Laguna Playhouse has essentially imported the entire production of the 2014 play from Solana Beach’s North Coast Repertory Theatre, where it got its Southern California premiere last fall. And since Judith Ivey was unavailable to direct the show again, NCR’s David Ellenstein has stepped in to re-stage it in Laguna.
“Chapatti” peers into the suburban Dublin homes of Dan (Mark Bramhall), a retired laborer, and Betty (Anabella Price), a widowed nurse who works as a caretaker for the elderly.
Earlier in life, while in London, Dan took a liking to Indian cuisine, so when a friendly terrier adopted him, he named it after a type of Indian flatbread and took it home. Self-described “crazy cat-lady” Betty has 19 kitties who function almost like her children.
From the experiences and emotions of these two people, playwright O’Reilly crafts an engaging, richly rewarding drama that’s universal in its appeal even as it’s intensely personal.
“Chapatti” smartly avoids the kinds of clichés lesser writers would most surely apply, given the same premise. First would be making Betty a widow, Dan a widower. Another is creating a “meet cute” between them. A third would be to set up a “cat versus dog” adversity, then, through artifice, replacing that stance with something less extreme.
As distinctive is Dan and Betty’s breaking the fourth wall, addressing us directly, letting us in on their most private thoughts and feelings – intimacy that’s emphasized by Ellenstein’s fine staging.
A focal plot element is Dan’s emotional devastation since the death of his mistress, Martha, who couldn’t bring herself to leave her husband. Now lacking a sense of purpose, Dan labors under the conviction that Martha is in heaven waiting for him to join her.
Those beliefs compel him to find a new home for Chapatti so he can take his own life. That aspect pulls “Chapatti” out of the realm of a simplistic, feel-good romantic comedy about stereotypically lonely, elderly adults; we instead have a theatrical property that respects the maturity, intelligence and sensitivity of its audience.
Nor is “Chapatti” cut-and-dried in terms of its two focal characters. Betty isn’t simply a proverbial life-affirming soul nor Dan someone whose emotions have shut down. However unjudgmental, Betty gets in plenty of zingers, while Dan doesn’t keep that tight a rein on his feelings.
Both characters are utterly candid with us, themselves and, on occasion, each other. Both have withdrawn from human contact and deeply appreciate their pets’ unconditional love. And though their connection is based in friendship, each confides to us that they’ve secretly begun to take a shine to the other well beyond the platonic.

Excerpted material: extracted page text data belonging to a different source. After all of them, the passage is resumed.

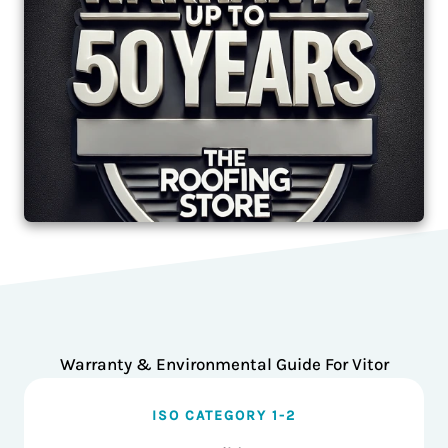
Warranty & Environmental Guide For Vitor
ISO CATEGORY 1-2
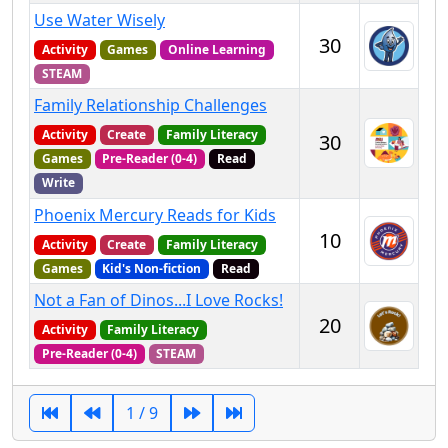
Use Water Wisely
30
Activity
Games
Online Learning
STEAM
Family Relationship Challenges
Activity
Create
Family Literacy
30
Games
Pre-Reader (0-4)
Read
Write
Phoenix Mercury Reads for Kids
10
Activity
Create
Family Literacy
Games
Kid's Non-fiction
Read
Not a Fan of Dinos...I Love Rocks!
20
Activity
Family Literacy
Pre-Reader (0-4)
STEAM
1 / 9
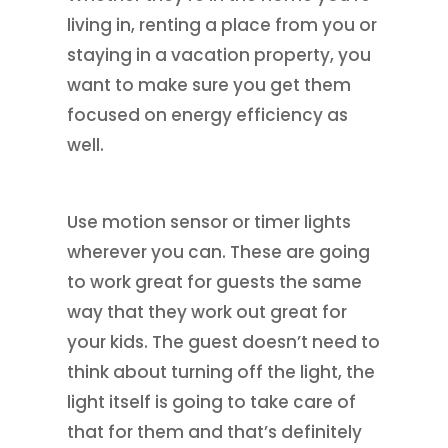
living in, renting a place from you or
staying in a vacation property, you
want to make sure you get them
focused on energy efficiency as
well.
Use motion sensor or timer lights
wherever you can. These are going
to work great for guests the same
way that they work out great for
your kids. The guest doesn’t need to
think about turning off the light, the
light itself is going to take care of
that for them and that’s definitely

In Laguna, “Chapatti” becomes a meditation on aging, loss, romances run aground or cut short, and the kinds of complex bargaining we do with ourselves when life takes unexpected turns.
In the hands of its two stars, director Ellenstein and the North Coast production team, “Chapatti” is earthy and honest yet poetic in every regard – language, dialogue and style – and markedly Irish in its bent for detail and nuance, its penchant for irony, and its sentiment, which is unabashed but never excessive.
The stars’ heavy Irish dialects are accurate and lifelike, often with a lilting, singsong quality. Bramhall deftly paints a portrait of a noble man riddled with guilt and self-doubt. His Dan doesn’t shy from candor about his shortcomings, and Dan’s anguish when describing his feelings for Martha is tangible and agonizingly real.
Price delivers Betty’s dry sarcasm plus everything Dan finds appealing – namely, Betty’s pragmatic smarts and the “crazy-lady laughter” he likens to “an iceberg melting into warm sea water.” Both actors benefit from O’Reilly’s playwriting prowess, which yields many a memorable line.
Marty Burnett’s handsomely detailed scenic design ingeniously splits the stage between Dan’s dismal, ramshackle flat and Betty’s more inviting home, all fronted by a width-of-the-stage greenbelt providing exteriors for Dan to walk Chapatti or visit his beloved Martha’s gravesite.
Melanie Chen’s sound design incorporates Irish instrumentals (and some ’70s American folk rock) that bolster the play’s solidly Gaelic feel and sensibility.